■ AIM OF THE TASK ■
For this exercise, reproduce the records exactly as they stand and do not carry any images over.

■ RAW DATA ■
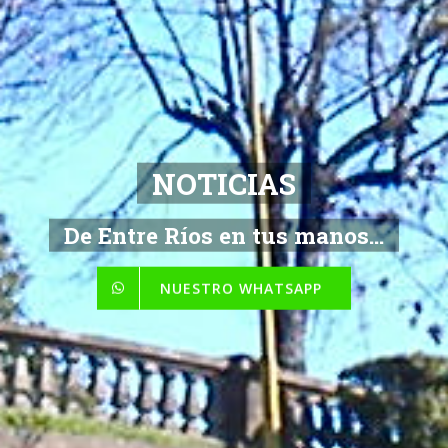
NOTICIAS
De Entre Ríos en tus manos...
NUESTRO WHATSAPP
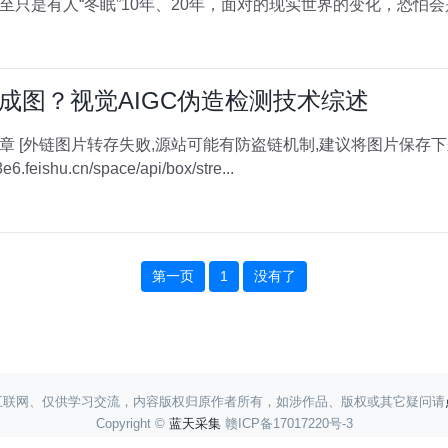
至只是有人“冬眠”10年、20年，面对的现实世界的变化，恐怕
成图？视觉AIGC伪造检测技术综述
w8uO-
6.feishu.cn/space/api/box/stre...
第一页
1
没有了
互联网、仅供学习交流，内容版权归原作者所有，如涉作品、版权或其它疑问请
Copyright ©
蓝天采集
赣ICP备17017220号-3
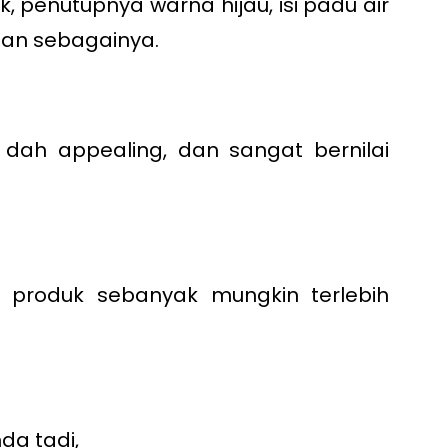
k, penutupnya warna hijau, isi padu air
dan sebagainya.
dah appealing, dan sangat bernilai
i produk sebanyak mungkin terlebih
da tadi,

■ YOUR RESPONSE ■
NOTICIAS
De Entre Ríos en tus manos...
NUESTRO WHATSAPP
至只是有人“冬眠”10年、20年，面对的现实世界的变化，恐怕
成图？视觉AIGC伪造检测技术综述
w8uO-
6.feishu.cn/space/api/box/stre...
第一页
1
没有了
互联网、仅供学习交流，内容版权归原作者所有，如涉作品、版权或其它疑问请
Copyright ©
蓝天采集
赣ICP备17017220号-3
k, penutupnya warna hijau, isi padu air
dan sebagainya.
dah appealing, dan sangat bernilai
i produk sebanyak mungkin terlebih
da tadi,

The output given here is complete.